As was the case after the third industrial revolution, when millions of jobs were created with the introduction of the computer, industry 4.0 has the potential to provide a big boost to create prosperity. As an example, at a recent presentation event of Siemens products, employees of the manufacturing company demonstrated the enormous scope of technologies such as augmented reality, using the equipment to create complex engineering models in minutes.
As the workplace alters dramatically, Maier foresees consequences for the businesses that can’t adapt.

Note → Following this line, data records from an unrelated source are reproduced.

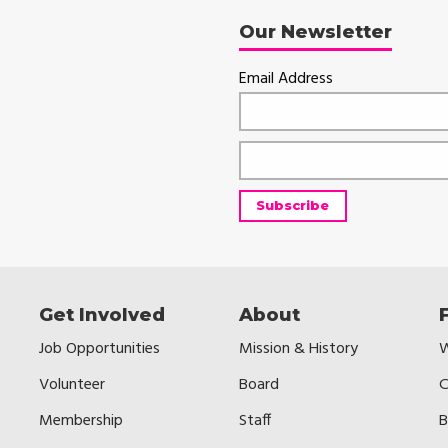
Our Newsletter
Email Address
Get Involved
About
Job Opportunities
Mission & History
W
Volunteer
Board
C
Membership
Staff
B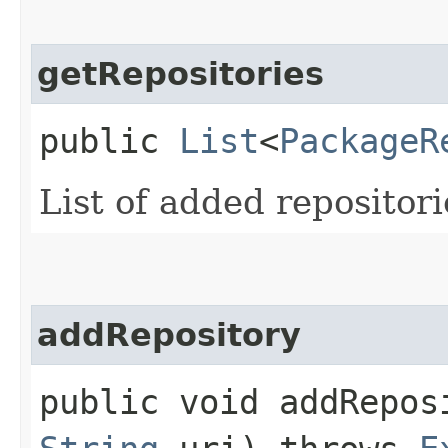
getRepositories
public
List
<
PackageR
List of added repositori
addRepository
public void addReposi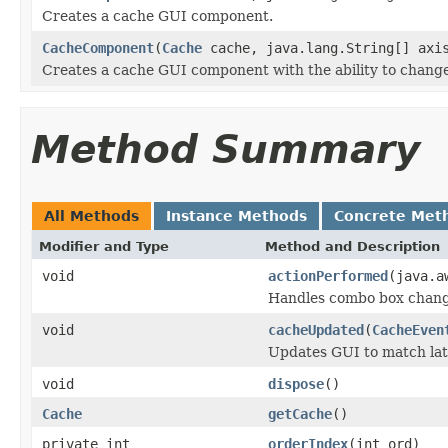
Creates a cache GUI component.
CacheComponent
(
Cache
cache, java.lang.String[] axis
Creates a cache GUI component with the ability to change
Method Summary
All Methods
Instance Methods
Concrete Met
Modifier and Type
Method and Description
void
actionPerformed
(java.a
Handles combo box chang
void
cacheUpdated
(
CacheEven
Updates GUI to match lat
void
dispose
()
Cache
getCache
()
private int
orderIndex
(int ord)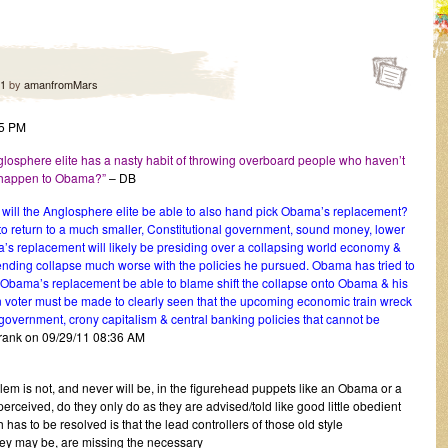
11
by
amanfromMars
55 PM
sphere elite has a nasty habit of throwing overboard people who haven’t
t happen to Obama?”
– DB
t will the Anglosphere elite be able to also hand pick Obama’s replacement?
o return to a much smaller, Constitutional government, sound money, lower
’s replacement will likely be presiding over a collapsing world economy &
ding collapse much worse with the policies he pursued. Obama has tried to
l Obama’s replacement be able to blame shift the collapse onto Obama & his
oter must be made to clearly seen that the upcoming economic train wreck
g government, crony capitalism & central banking policies that cannot be
rank on 09/29/11 08:36 AM
em is not, and never will be, in the figurehead puppets like an Obama or a
 perceived, do they only do as they are advised/told like good little obedient
has to be resolved is that the lead controllers of those old style
hey may be, are missing the necessary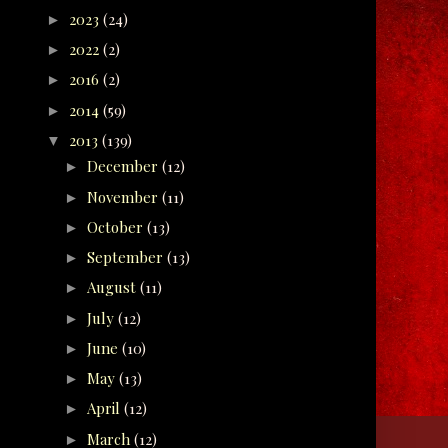
2023
(24)
►
2022
(2)
►
2016
(2)
►
2014
(59)
►
2013
(139)
▼
December
(12)
►
November
(11)
►
October
(13)
►
September
(13)
►
August
(11)
►
July
(12)
►
June
(10)
►
May
(13)
►
April
(12)
►
March
(12)
►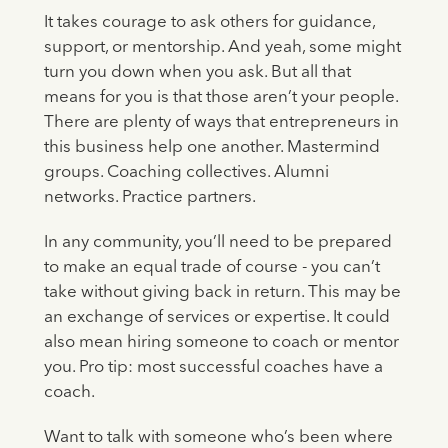
It takes courage to ask others for guidance,
support, or mentorship. And yeah, some might
turn you down when you ask. But all that
means for you is that those aren’t your people.
There are plenty of ways that entrepreneurs in
this business help one another. Mastermind
groups. Coaching collectives. Alumni
networks. Practice partners.
In any community, you’ll need to be prepared
to make an equal trade of course - you can’t
take without giving back in return. This may be
an exchange of services or expertise. It could
also mean hiring someone to coach or mentor
you. Pro tip: most successful coaches have a
coach.
Want to talk with someone who’s been where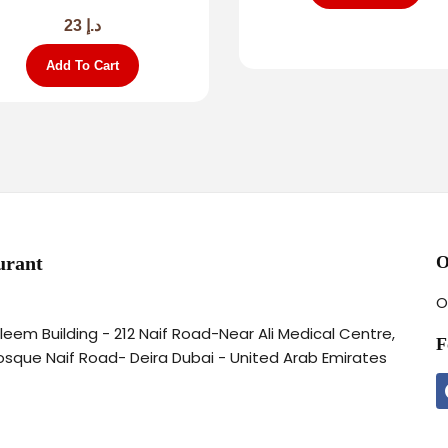
23
د.إ
Add To Cart
urant
O
O
aleem Building - 212 Naif Road-Near Ali Medical Centre,
F
osque Naif Road- Deira Dubai - United Arab Emirates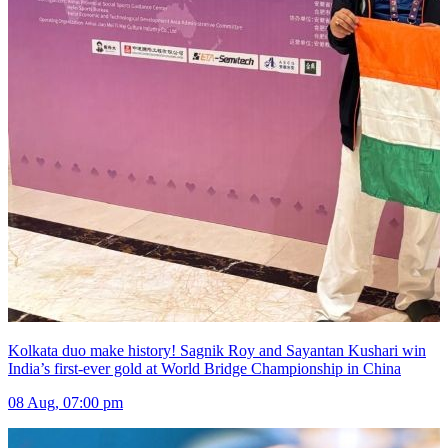
Kolkata duo make history! Sagnik Roy and Sayantan Kushari win
India’s first-ever gold at World Bridge Championship in China
08 Aug, 07:00 pm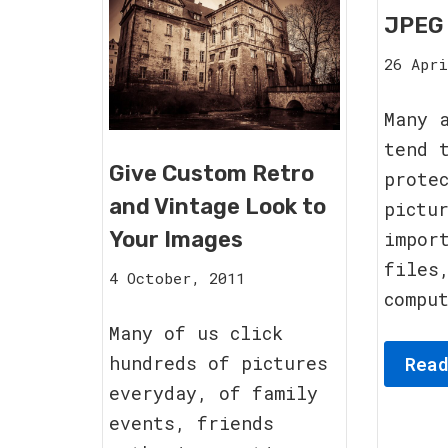
JPEG
26 Apri
Many 
tend 
Give Custom Retro
prote
and Vintage Look to
pictu
Your Images
impor
files
15
4 October, 2011
compu
August,
2023
Many of us click
hundreds of pictures
Rea
everyday, of family
events, friends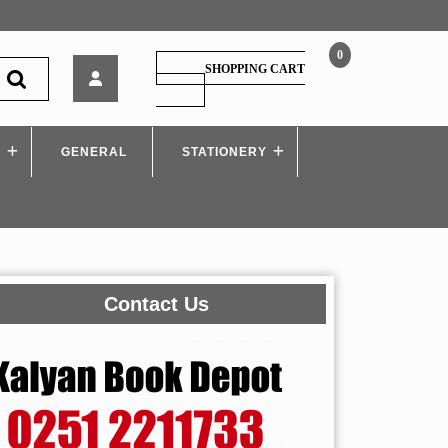
0
Tech
SHOPPING CART
Neo
SHOPPING
CART
–
Cryptography
S
GENERAL
and
STATIONERY
System
Security
–
MU
Contact Us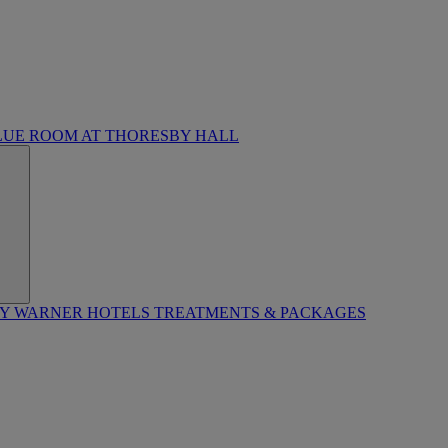
LUE ROOM AT THORESBY HALL
BY WARNER HOTELS TREATMENTS & PACKAGES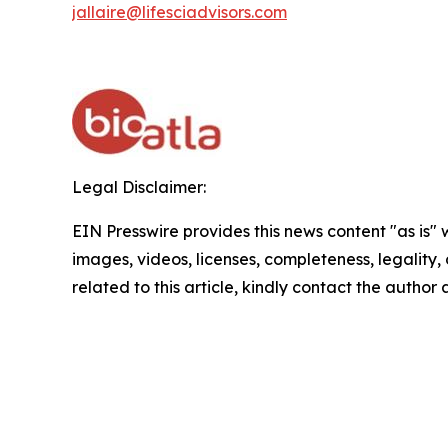
jallaire@lifesciadvisors.com
Legal Disclaimer:
EIN Presswire provides this news content "as is" 
images, videos, licenses, completeness, legality, o
related to this article, kindly contact the author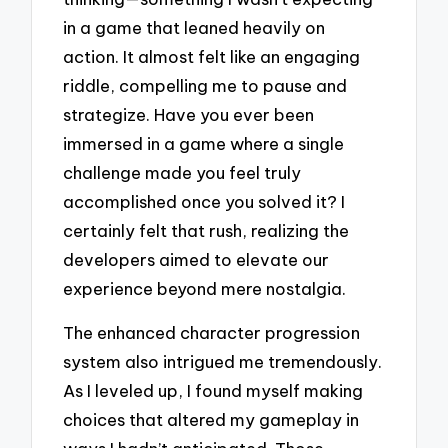
in a game that leaned heavily on
action. It almost felt like an engaging
riddle, compelling me to pause and
strategize. Have you ever been
immersed in a game where a single
challenge made you feel truly
accomplished once you solved it? I
certainly felt that rush, realizing the
developers aimed to elevate our
experience beyond mere nostalgia.
The enhanced character progression
system also intrigued me tremendously.
As I leveled up, I found myself making
choices that altered my gameplay in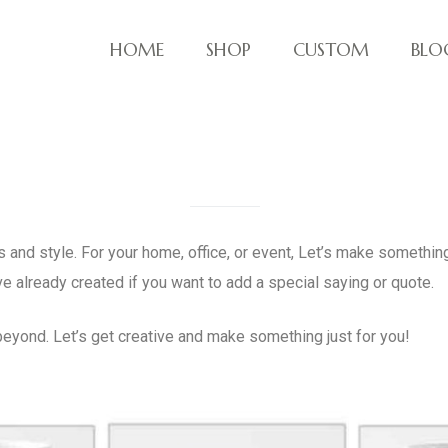
HOME
SHOP
CUSTOM
BLO
ve things!
 and style. For your home, office, or event, Let’s make something
ve already created if you want to add a special saying or quote.
eyond. Let’s get creative and make something just for you!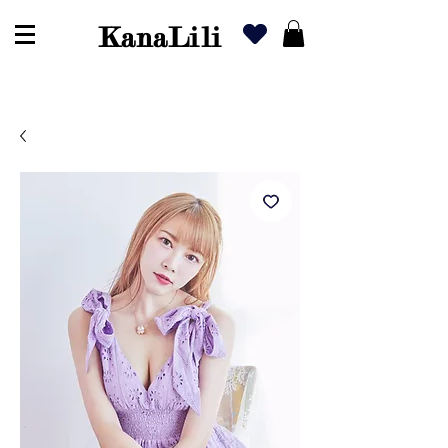
KanaLili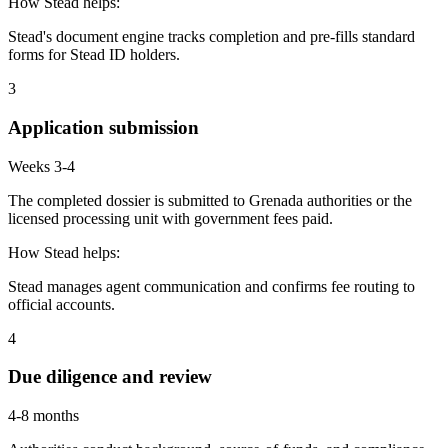
How Stead helps:
Stead's document engine tracks completion and pre-fills standard
forms for Stead ID holders.
3
Application submission
Weeks 3-4
The completed dossier is submitted to Grenada authorities or the
licensed processing unit with government fees paid.
How Stead helps:
Stead manages agent communication and confirms fee routing to
official accounts.
4
Due diligence and review
4-8 months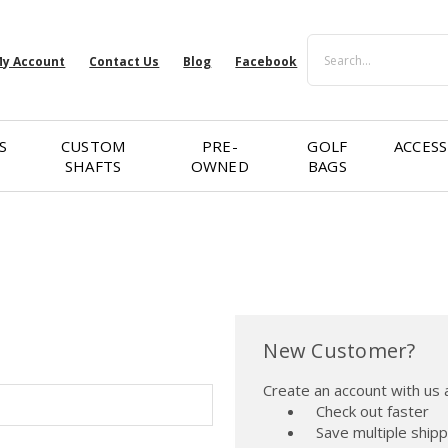
Search
y Account
Contact Us
Blog
Facebook
S
CUSTOM
PRE-
GOLF
ACCESS
SHAFTS
OWNED
BAGS
New Customer?
Create an account with us a
Check out faster
Save multiple ship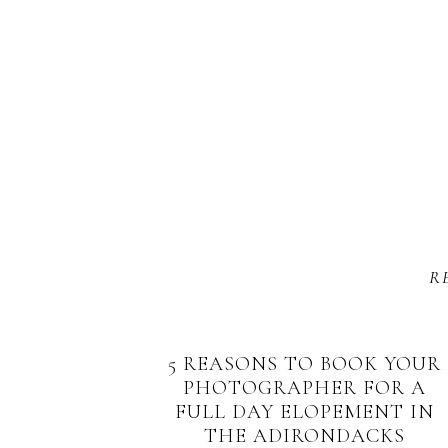
R
5 REASONS TO BOOK YOUR
PHOTOGRAPHER FOR A
FULL DAY ELOPEMENT IN
THE ADIRONDACKS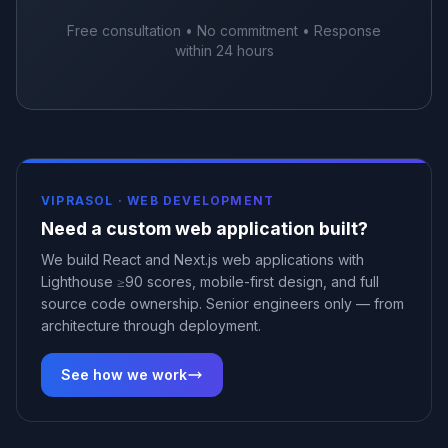
Free consultation • No commitment • Response
within 24 hours
VIPRASOL ·
WEB DEVELOPMENT
Need a custom web application built?
We build React and Next.js web applications with
Lighthouse ≥90 scores, mobile-first design, and full
source code ownership. Senior engineers only — from
architecture through deployment.
See how we work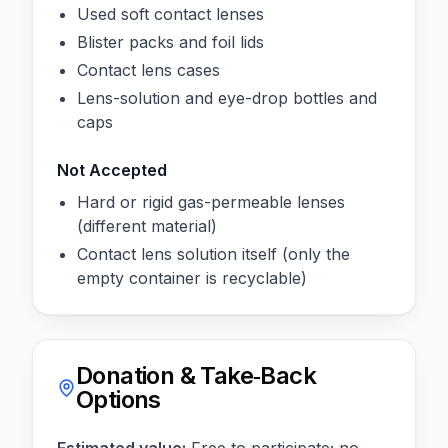
Used soft contact lenses
Blister packs and foil lids
Contact lens cases
Lens-solution and eye-drop bottles and
caps
Not Accepted
Hard or rigid gas-permeable lenses
(different material)
Contact lens solution itself (only the
empty container is recyclable)
Donation & Take‑Back
Options
Estimated value:
Free to participate; no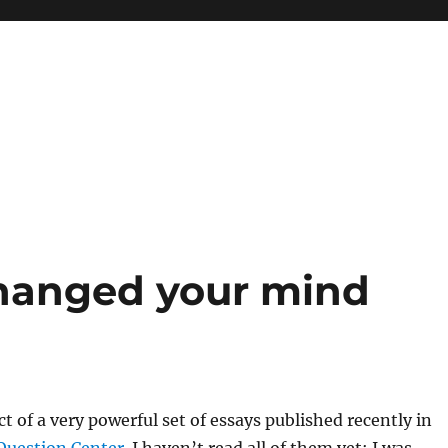
hanged your mind
ct of a very powerful set of essays published recently in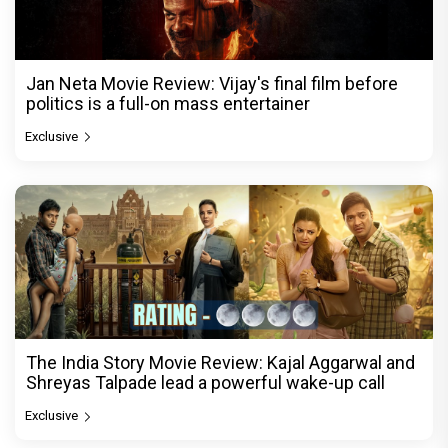
Jan Neta Movie Review: Vijay's final film before
politics is a full-on mass entertainer
Exclusive
The India Story Movie Review: Kajal Aggarwal and
Shreyas Talpade lead a powerful wake-up call
Exclusive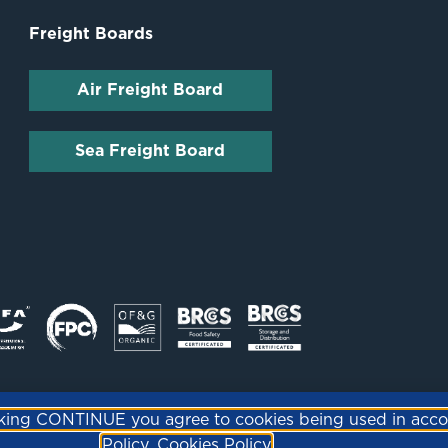
Freight Boards
Air Freight Board
Sea Freight Board
icking CONTINUE you agree to cookies being used in acc
Policy.
Cookies Policy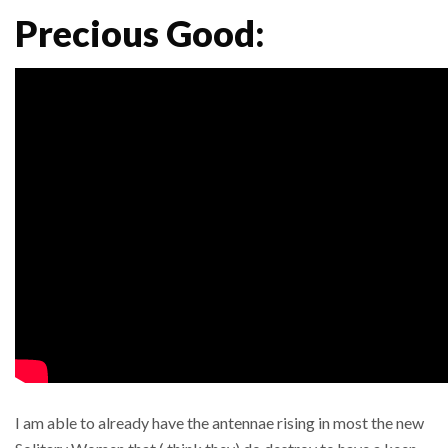
Precious Good:
I am able to already have the antennae rising in most the new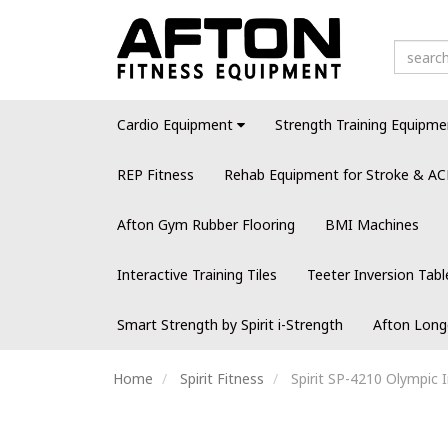
Cardio Equipment
Strength Training Equipme
REP Fitness
Rehab Equipment for Stroke & AC
Afton Gym Rubber Flooring
BMI Machines
Interactive Training Tiles
Teeter Inversion Tabl
Smart Strength by Spirit i-Strength
Afton Long
Home
Spirit Fitness
Spirit SP-4210 Olympic 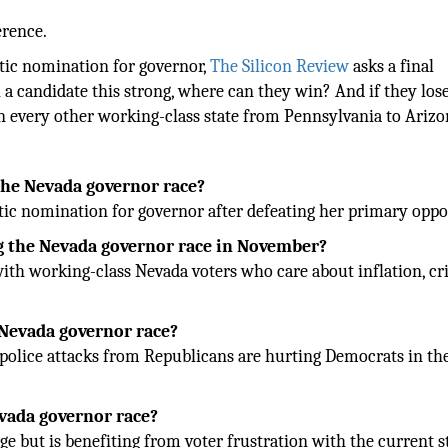
erence.
tic nomination for governor,
The Silicon Review
asks a final
a candidate this strong, where can they win? And if they lose
 in every other working-class state from Pennsylvania to Ariz
he Nevada governor race?
ic nomination for governor after defeating her primary oppo
 the Nevada governor race in November?
ith working-class Nevada voters who care about inflation, cr
 Nevada governor race?
 police attacks from Republicans are hurting Democrats in th
evada governor race?
e but is benefiting from voter frustration with the current s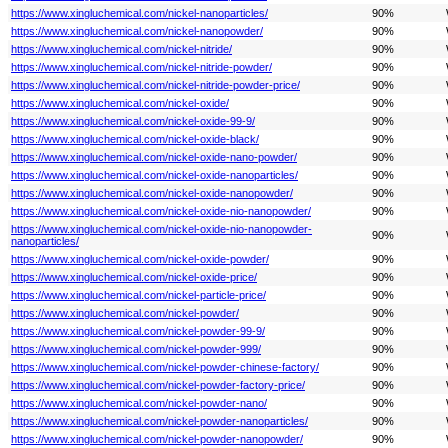
https://www.xingluchemical.com/nickel-nanoparticles/
90%
https://www.xingluchemical.com/nickel-nanopowder/
90%
https://www.xingluchemical.com/nickel-nitride/
90%
https://www.xingluchemical.com/nickel-nitride-powder/
90%
https://www.xingluchemical.com/nickel-nitride-powder-price/
90%
https://www.xingluchemical.com/nickel-oxide/
90%
https://www.xingluchemical.com/nickel-oxide-99-9/
90%
https://www.xingluchemical.com/nickel-oxide-black/
90%
https://www.xingluchemical.com/nickel-oxide-nano-powder/
90%
https://www.xingluchemical.com/nickel-oxide-nanoparticles/
90%
https://www.xingluchemical.com/nickel-oxide-nanopowder/
90%
https://www.xingluchemical.com/nickel-oxide-nio-nanopowder/
90%
https://www.xingluchemical.com/nickel-oxide-nio-nanopowder-
90%
nanoparticles/
https://www.xingluchemical.com/nickel-oxide-powder/
90%
https://www.xingluchemical.com/nickel-oxide-price/
90%
https://www.xingluchemical.com/nickel-particle-price/
90%
https://www.xingluchemical.com/nickel-powder/
90%
https://www.xingluchemical.com/nickel-powder-99-9/
90%
https://www.xingluchemical.com/nickel-powder-999/
90%
https://www.xingluchemical.com/nickel-powder-chinese-factory/
90%
https://www.xingluchemical.com/nickel-powder-factory-price/
90%
https://www.xingluchemical.com/nickel-powder-nano/
90%
https://www.xingluchemical.com/nickel-powder-nanoparticles/
90%
https://www.xingluchemical.com/nickel-powder-nanopowder/
90%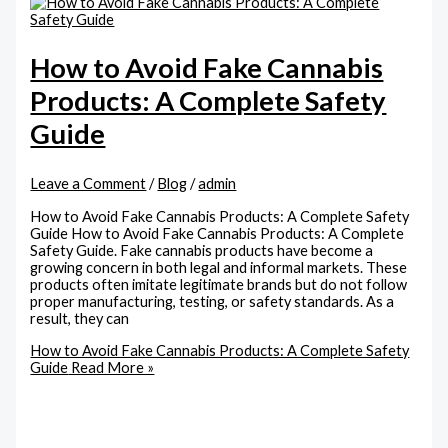
How to Avoid Fake Cannabis
Products: A Complete Safety
Guide
Leave a Comment
/
Blog
/
admin
How to Avoid Fake Cannabis Products: A Complete Safety
Guide How to Avoid Fake Cannabis Products: A Complete
Safety Guide. Fake cannabis products have become a
growing concern in both legal and informal markets. These
products often imitate legitimate brands but do not follow
proper manufacturing, testing, or safety standards. As a
result, they can
How to Avoid Fake Cannabis Products: A Complete Safety
Guide
Read More »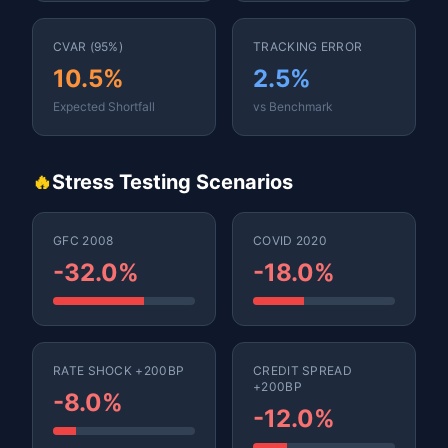
CVAR (95%)
TRACKING ERROR
10.5%
2.5%
Expected Shortfall
vs Benchmark
🔥
Stress Testing Scenarios
GFC 2008
COVID 2020
-32.0%
-18.0%
RATE SHOCK +200BP
CREDIT SPREAD
+200BP
-8.0%
-12.0%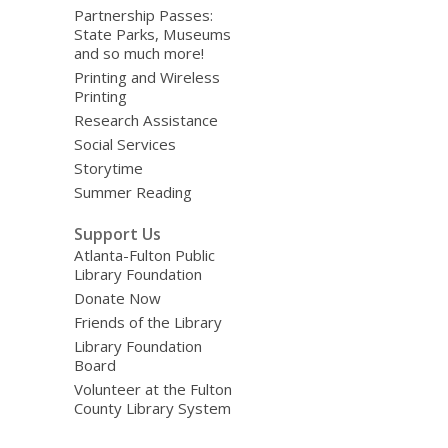
Partnership Passes:
State Parks, Museums
and so much more!
Printing and Wireless
Printing
Research Assistance
Social Services
Storytime
Summer Reading
Support Us
Atlanta-Fulton Public
Library Foundation
Donate Now
Friends of the Library
Library Foundation
Board
Volunteer at the Fulton
County Library System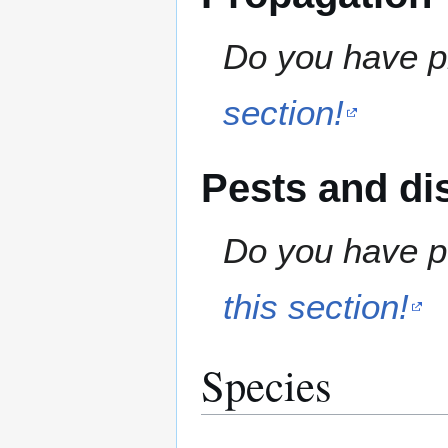
Do you have pr
section!
Pests and di
Do you have pe
this section!
Species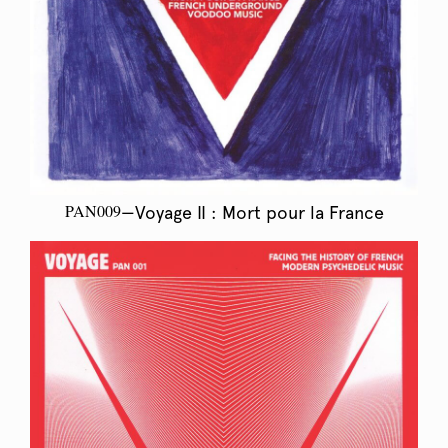
PAN009
—Voyage II : Mort pour la France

“I would honestly say that if you're in a high-cost, advanced economy, if you don't start to apply technology to your processes, whether it's in manufacturing or engineering, I think you'll struggle to exist,” he explains. “That doesn't matter how basic it is. As an example, there is a movement in Manchester to get textiles back as an industry. You might think that's so low-tech, why would you do it? But they've applied technology in a very simple way. I think every company has now got to think about how they can apply technology.”
Technology is also making inroads into the role of the CEO, and Maier predicts that the position will adapt and transform to incorporate the latest advances. “Probably the biggest thing in ten years’ time won't be robotics, it'll be artificial intelligence,” he predicts. “And you might ask the question, what will it mean for a CEO? But actually, a computer will probably be able to do the analysis quicker than me. Of course, I will be able to apply my experience but it gives me more time to do much more interesting things, such as talking to customers, applying the technology, doing much more value-added activities.”
This hands-on approach is characteristic. The down-to-earth CEO has held various management roles and risen up the ranks to take his position at the pinnacle of Siemens UK operations, but he admits that times have changed for the hot seat holder.
“When I was a factory manager in Congleton in Cheshire, I knew everything,” the CEO pronounces. “Today, I lead an organisation and I might have a vision of where this is taking us, but frankly I don't know. We’re trying to create an organisation for people to be able to thrive in the company.”
As Maier recalls his days in Congleton, one wonders what the factory of the future will look like. An example of a modern workshop operating successfully in the fourth industrial age can be found within Siemens’ plant for industrial controls in the small Bavarian city of Amberg. Inside this building, products and machines communicate with each other, enabling the products themselves to control their own production. It’s thought of as Siemens pièce de résistance; the most advanced workspace in its repertoire.
As well as modernising on the factory floor, Siemens is increasingly working with tech companies, innovation companies and universities to keep up with the rapid pace of industry 4.0.
“I've been taught for 30 years, everything you do can't fail,” Maier professes. “Brand Siemens is quality. We need to be experimenting much more.”
Like Siemens, the UK is a nation of experimenters; from the first industrial revolution and the introduction of the steam engine to the third revolution and Tim Berners-Lee’s launch of the World Wide Web. The fourth industrial revolution is another significant opportunity, a sentiment echoed by Siemens’ lead protagonist.
“The world is going completely digital,” Maier concludes. “This creates more jobs in the UK. We're beginning to create more jobs in manufacturing. We need to be a nation of creators. One of the key conversations we're having, is we need to create a much stronger movement in order to learn the art of the possible.”
For Siemens and the UK’s new wave of inventors, those possibilities could be transformative.